- Centuries:: 17th; 18th; 19th; 20th; 21st;
- Decades:: 1820s; 1830s; 1840s; 1850s; 1860s;
- See also:: List of years in Scotland Timeline of Scottish history 1848 in: The UK • Wales • Elsewhere

= 1848 in Scotland =

Events from the year 1848 in Scotland.

== Incumbents ==

=== Law officers ===
- Lord Advocate – Andrew Rutherfurd
- Solicitor General for Scotland – Thomas Maitland

=== Judiciary ===
- Lord President of the Court of Session and Lord Justice General – Lord Boyle
- Lord Justice Clerk – Lord Hope

== Events ==
- 15 February – the Caledonian Railway is opened to the public throughout between Edinburgh, Carstairs and Carlisle, completing a through rail route from London by the West Coast Main Line and providing the first service of through carriages between Scotland and England.
- March – the Glasgow, Paisley, Kilmarnock and Ayr Railway completes its Ballochmyle Viaduct, designed by John Miller. The main arch of 181 ft span, carrying the rails 169 ft above the River Ayr, is the world's longest masonry span. This section of line is opened to traffic on 9 August.
- 23 March – Scottish settlers on the John Wickliffe, captained by Edinburgh-born William Cargill, arrive at what will become Port Chalmers in the Otago region of New Zealand. Dunedin is established by the Lay Association of the Free Church of Scotland through the Otago Association.
- 22 May – the Scottish Central Railway opens to Perth, including the 1220 yd Moncrieff Tunnel on the southern approach to Perth.
- 19 August – Moray Firth fishing disaster: 100 fishermen lose their lives in a severe storm off the east coast.
- 8 September – Queen Victoria and Albert, Prince Consort, first visit Balmoral Castle.
- Road bridge at Ashiestiel over the River Tweed, built by J. & T. Smith of Darnick, is completed.

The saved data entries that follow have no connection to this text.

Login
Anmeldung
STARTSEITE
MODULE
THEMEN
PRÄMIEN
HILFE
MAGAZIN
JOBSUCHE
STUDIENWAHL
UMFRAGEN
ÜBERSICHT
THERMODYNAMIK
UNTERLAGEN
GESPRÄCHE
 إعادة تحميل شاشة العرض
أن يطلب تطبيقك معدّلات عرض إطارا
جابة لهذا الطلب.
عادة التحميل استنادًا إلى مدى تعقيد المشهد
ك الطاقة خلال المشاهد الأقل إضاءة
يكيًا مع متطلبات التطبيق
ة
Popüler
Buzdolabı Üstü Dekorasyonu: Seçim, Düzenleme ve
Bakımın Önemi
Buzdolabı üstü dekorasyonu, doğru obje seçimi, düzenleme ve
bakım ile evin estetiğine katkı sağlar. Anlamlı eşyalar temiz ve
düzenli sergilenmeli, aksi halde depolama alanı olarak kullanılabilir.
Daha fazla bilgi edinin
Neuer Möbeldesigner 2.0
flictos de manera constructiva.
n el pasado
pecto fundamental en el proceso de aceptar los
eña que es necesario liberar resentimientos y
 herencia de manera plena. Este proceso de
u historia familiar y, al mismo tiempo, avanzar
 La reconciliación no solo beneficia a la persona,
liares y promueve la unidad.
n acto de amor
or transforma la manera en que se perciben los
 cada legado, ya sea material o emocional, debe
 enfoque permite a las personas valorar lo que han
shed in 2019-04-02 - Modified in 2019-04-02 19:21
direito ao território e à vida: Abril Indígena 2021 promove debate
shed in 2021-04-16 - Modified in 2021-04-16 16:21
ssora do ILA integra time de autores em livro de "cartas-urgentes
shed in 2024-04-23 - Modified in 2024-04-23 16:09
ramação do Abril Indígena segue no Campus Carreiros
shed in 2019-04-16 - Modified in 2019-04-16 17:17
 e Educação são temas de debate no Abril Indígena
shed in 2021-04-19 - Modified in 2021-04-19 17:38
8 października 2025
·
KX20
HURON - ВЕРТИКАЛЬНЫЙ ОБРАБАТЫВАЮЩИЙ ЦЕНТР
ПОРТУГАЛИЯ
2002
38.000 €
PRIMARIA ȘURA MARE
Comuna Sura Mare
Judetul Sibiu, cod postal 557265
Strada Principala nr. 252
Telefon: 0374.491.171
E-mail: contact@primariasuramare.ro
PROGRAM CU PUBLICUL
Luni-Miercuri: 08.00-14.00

The arch, a 132 ft semi-ellipse with a rise of 26 ft, is the longest rubble masonry span at this date.
- Threipmuir Reservoir completed to serve Edinburgh.
- Dalmellington iron works opened.
- Scottish Building Society established as the Edinburgh Property Investment Company.
- Third cholera pandemic in Scotland, first breaking out in Edinburgh.
- Approximate date – The island of Handa is depopulated.

== Births ==
- 28 January – Mary Elizabeth Hawker ('Lanoe Falconer'), writer of short fiction (died 1908 in Herefordshire)
- 7 April – Randall Davidson, Archbishop of Canterbury (died 1930 in London)
- 10 May – Thomas Lipton, tea merchant and yachtsman (died 1931 in London)
- 25 July – Arthur Balfour, Conservative Prime Minister of the United Kingdom (died 1930 in Surrey)
- 12 August – Donald Swanson, Superintendent in the Metropolitan Police CID (died 1924 in Surrey)
- 30 September – Robert Walker Macbeth, painter (died 1910 in London)
- 28 October – Thomas Millie Dow, painter (died 1919 in St Ives, Cornwall)
- 17 November – Cathcart Wason, estate owner and member of parliament in both New Zealand and Britain (died 1921 in London)
- 2 December – Mary Slessor, missionary (died 1915 in Nigeria)
- James Porteous, agricultural engineer (died 1922 in the United States)

== Deaths ==
- 14 January – Robert Adamson, photographer (born 1821)
- 14 February – William Tennant, scholar and poet (born 1784)

==The arts==
- 5 August–31 October – Polish pianist-composer Frédéric Chopin visits Scotland at the invitation of Jane Stirling, his last solo public performance being on 4 October in Edinburgh.
- William Edmondstoune Aytoun's poetry collection Lays of the Scottish Cavaliers is published in Edinburgh.
- Robert Davidson's poetry collection Leaves from a Peasant's Cottage Drawer is published in Edinburgh by James Hogg.